Melihat fenomena ini, para politisi di Indonesia tampaknya memang masih harus belajar banyak dari politisi di negara dengan demokrasi dan teknologi yang lebih mapan.
Misalnya Barack Obama, yang memiliki lebih dari 19 juta follower di Twitter. Dia menggunakan akunnya untuk "menjual" diri ke pada rakyat dan pemilihnya secara aktif. Akun yang dijalankan oleh staf kampanyenya terakhir kali mengirim tweet pada pukul 5 tadi pagi.

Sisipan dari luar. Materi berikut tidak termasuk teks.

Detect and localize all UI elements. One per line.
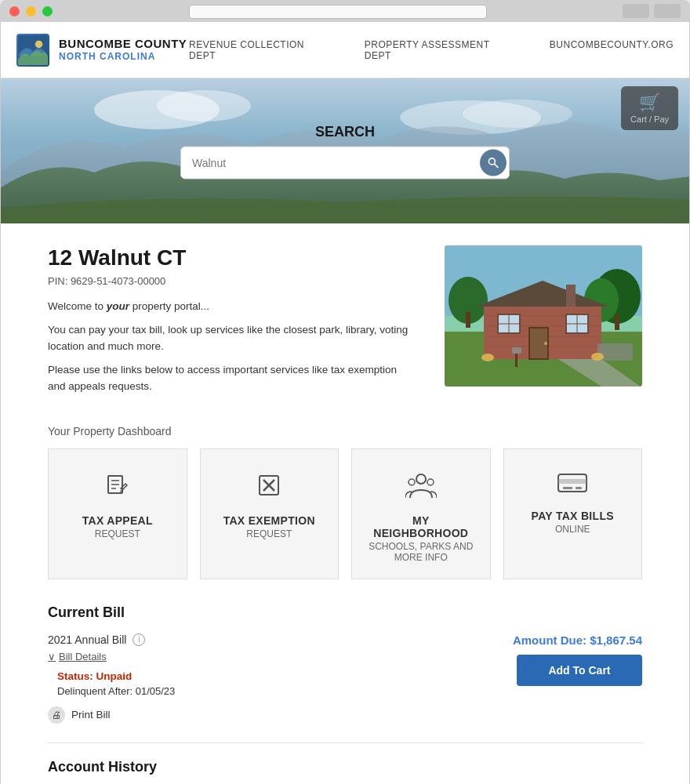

http://www.beritasatu.com/digital-li...indonesia.html
saatnya dunia maya mulai diperhatikan dan di perhitungkan
Pemilihan gubernur Daerah Khusus Ibukota Jakarta, memberikan warna baru bagi dinamika demokrasi Indonesia ketika pertarungan gagasan di darat diimbangi oleh perdebatan masif di media sosial, khususnya Twitter, dalam skala yang belum pernah disaksikan di Tanah Air sebelumnya.
Menurut hitungan lembaga pemantau dan riset media sosial, Politicawave sejak 13 Juni silam, perbincangan tentang dua pasang kandidat di media sosial, khususnya Twitter, bisa mencapai rata-rata 20.000 hingga 40.000 perhari. Kebisingan di dunia maya ini, menurut Yose Rizal, Direktur Politicawave, yang membuat pemilihan gubernur Jakarta menjadi menarik untuk diamati.
"Fenomena ini menjadi yang pertama di alam demokrasi di Indonesia," kata Yose ketika ditemui Beritasatu.com awal Selasa (4/9) silam di Jakarta.
Jika dibandingkan dengan data yang dihimpun oleh salingsilang.com jumlah perbincangan tentang dua kandidat ini di Twitter, dalam periode Juli hingga Agustus sudah melebihi setengah juta kali.
Pasangan Foke - Nara dibicarakan 236.930 kali oleh 70.558 pengguna Twitter sementara saingannya Jokowi - Ahok dibicarakan 340.354 kali oleh 116.934 pengguna Twitter.
Sayangnya, menurut Yose, sebagian besar perbincangan di Twitter itu adalah bentuk serangan verbal yang sering menggunakan kata-kata kasar dan menghembuskan isu sensitif seperti agama serta etnis untuk menyerang kandidat lain.
"Di pemilihan putaran pertama banyak obrolan di Twitter tentang program membangun Jakarta, tetapi di putaran kedua agak tenggelam," tutur dia.
Dan serangan kampanye negatif di media baru yang sukar dikontrol ini kemudian memengaruhi bagaimana para kandidat dilihat oleh warga twitland. Jumlah buzz atau seringnya nama kandidat disebut dan jumlah akun yang membicarakannya tidak serta merta membuktikan bahwa satu pasang kandidat disukai atau tidak di Twitter.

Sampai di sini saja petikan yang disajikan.